Information Theory - Chpter X+5 Achievability of BSC(p)

4 minute read

Published: March 03, 2026

Informal discussion of Shannon’s channel coding theorem for Binary Symmetry Coding.

\[\text{BSC}(p): W=\{0,1\}\rightarrow \{0,1\}, W=\begin{pmatrix} 1-p&p\\p&1-p \end{pmatrix}, p\le \frac{1}{2}.\]

Let

\[d_H(x^n, y^n)=\vert \{i:x_i\neq y_i\}\vert\]

be the Hamming distance between $x^n$ and $y^n$. So the typical value of $d_H(x^n, y^n)\approx np$.

For small $\alpha>0$:

\[P\{\vert d_H(x^n, y^n)-np\vert \ge n\alpha\}\]

is small.

We may define:

\[g(y^n)= \left\{ \begin{aligned} m ,& \quad \text{if there exists a unique } x^n(m)\in C\ s.t.\ \vert d_H(x^n(m), y^n)-np\vert \le n\alpha \\ 1 ,& \quad otherwise \end{aligned} \right.\]

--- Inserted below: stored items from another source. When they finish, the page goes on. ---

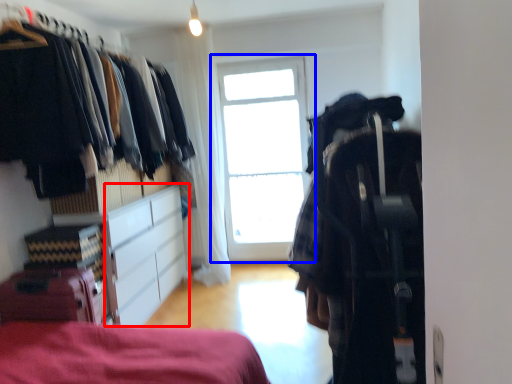 Question: Which object is further to the camera taking this photo, cabinetry (highlighted by a red box) or window (highlighted by a blue box)?

Choices:
 (A) cabinetry
 (B) window

Answer: (B) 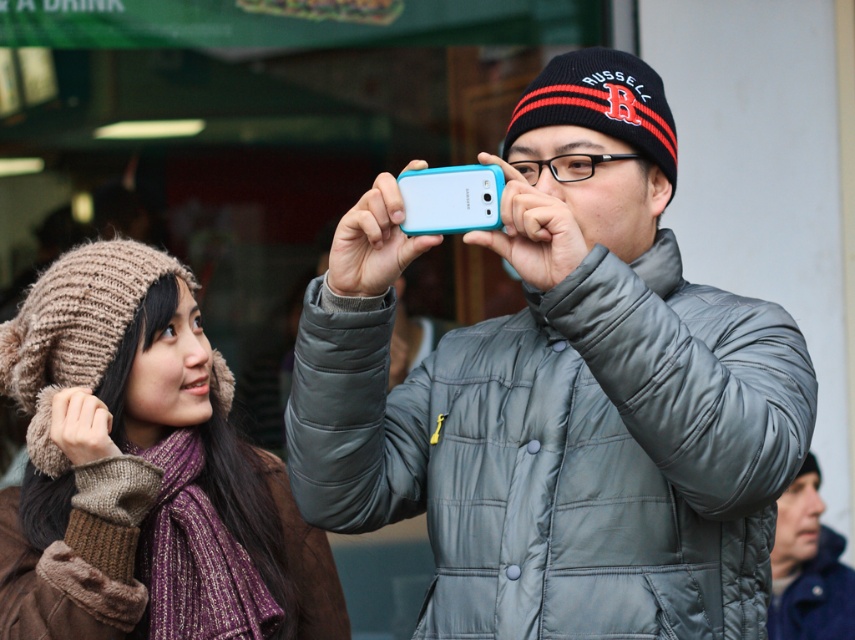 You are a photographer trying to position two points in a photo. You have two points marked at coordinates point (805, 502) and point (488, 202). Which point is closer to the camera?

Point (805, 502) is further to the viewer than point (488, 202), so the point closer to the camera is point (488, 202).

Based on the photo, you are standing in front of the two people in the image. You want to place a sticker exactly at the point marked by the coordinates point (561, 394). Which object should you place the sticker on?

The point (561, 394) is on the teal matte phone at center, so you should place the sticker on the teal matte phone at center.

You are a photographer trying to capture a closeup shot of the teal matte phone at center and the knitted woolen hat at upper left in the scene. Which object should you zoom in on first if you want to focus on the taller one?

The teal matte phone at center is taller than the knitted woolen hat at upper left, so you should zoom in on the teal matte phone at center first. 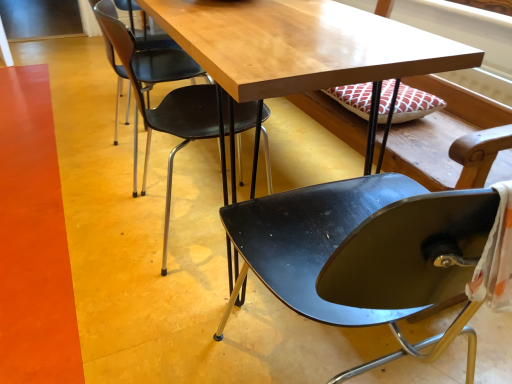 The image size is (512, 384). In order to click on vacant space that is to the left of glossy black chair at center, arranged as the 1th chair when viewed from the right in this screenshot , I will do `click(148, 327)`. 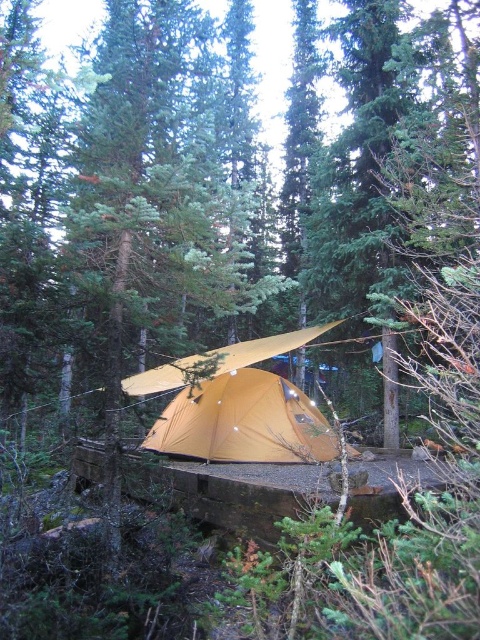 You are setting up a campsite and need to ensure that the matte yellow tent at center can fit underneath the matte yellow tarp at center. Based on the scene description, is there enough space for the tent to be fully covered by the tarp?

The matte yellow tent at center might be wider than matte yellow tarp at center, so there may not be enough space for the tent to be fully covered by the tarp.

From the picture: You are a camper who wants to set up a rain shelter over your tent. You have a matte yellow tent at center and a matte yellow tarp at center. Based on the scene, is the tarp already providing coverage over your tent?

Yes, the matte yellow tent at center is positioned under the matte yellow tarp at center, so the tarp is already providing coverage over the tent.

You are a camper who wants to know which object is taller between the matte yellow tent at center and the matte yellow tarp at center. Can you tell me which one is taller?

The matte yellow tent at center is taller than the matte yellow tarp at center.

We call $y^n$ with $\vert d_H(x^n,y^n)-np\vert \le n\alpha$ for some $\alpha\ge 0$ typical with $x^n$. Define typical set:

\[\begin{aligned} \mathcal{T}_\alpha(x^n(m))\triangleq \{y^n\in \{0,1\}^n:\vert d_H(x^n(m), y^n)-np\vert \le n\alpha\}. \\ \vert \mathcal{T}_\alpha(x^n(m))\vert =\sum_{i:\vert i-np\vert \le n\alpha} \begin{pmatrix} n\\i \end{pmatrix} \approx 2^{nh(p)} \end{aligned}\]

So when there is non overlapping between balls, it can be decoded uniquely.

So $M\cdot 2^{nh(p)}\le 2^n$, e.g., $R<1-h(p)-\epsilon$, it is possible to transmit reliably.

If $M\cdot 2^{nh(p)}>2^n$, e.g., $R>1-h(p)+\epsilon$, then on average $y^n$ is typical for an exponential number $2^{n\epsilon}$ of $x^n\in \mathcal{C}$ and $P_e\approx 1$.

Capacity: This shows there is a dividing point $R=1-h(p)$ for reliable communications over $\text{BSC}(p)$. In general, this value of the rate is called the capacity of the channel $W$.

Lemma: Let $0\le \lambda\le \frac{1}{2}$, then

\[\frac{1}{n+1}2^{nh(\lambda)}\le \sum_{i=0}^{n\lambda}\begin{pmatrix} n\\i \end{pmatrix}\le 2^{nh(\lambda)}.\]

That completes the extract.